Crème Brûlée consists of two parts. The custard and the caramelized sugar on top. The caramelized sugar should be hard and will crack when hit with the tip of a spoon.
Créme Brûlée is a decious pastry dessert and I like it very much. But some stores sell it at twice the portion that I want. I think it would be better to offer this dessert in two sizes even if it's just to test the market. Many a time I've wanted to get a créme brûlée but change my mind when I remember I have to force myself to finish all of it. I use the word force because I feel that if I paid for it with my hard-earned money it'll be a wasteful to just throw it away. That's just the way I feel about it.
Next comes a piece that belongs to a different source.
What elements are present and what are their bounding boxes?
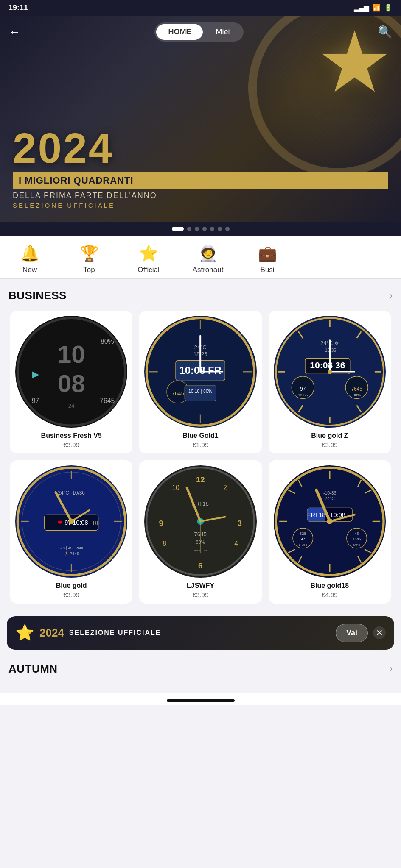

Did you know that you can actually try to make this dessert in your own kitchen? Be sure you have an oven because the custard has to be baked.
If you go to YouTube and type "how to make crème brûlée" you'll find a ton of videos about it. There's one video that looks so professionally done. The video's title is "Martha Stewart's Crème Brûlée". In the video, Martha Stewart clearly says how much heavy cream and sugar and eggs she is using.
You don't have to stick to one recipe. Every patîsserie/bakery have their own recipe. Some pastry chef like their custard to be sweeter and will add more sugar.
Below, is a still frame from a video I made when I was buying the crème brûlée from a Paul Lafayet Boutique. You can see the sales staff use a small butane torch to caramelized the sugar. Other stores sell their crême brûlée with the sugar on top already caramelized.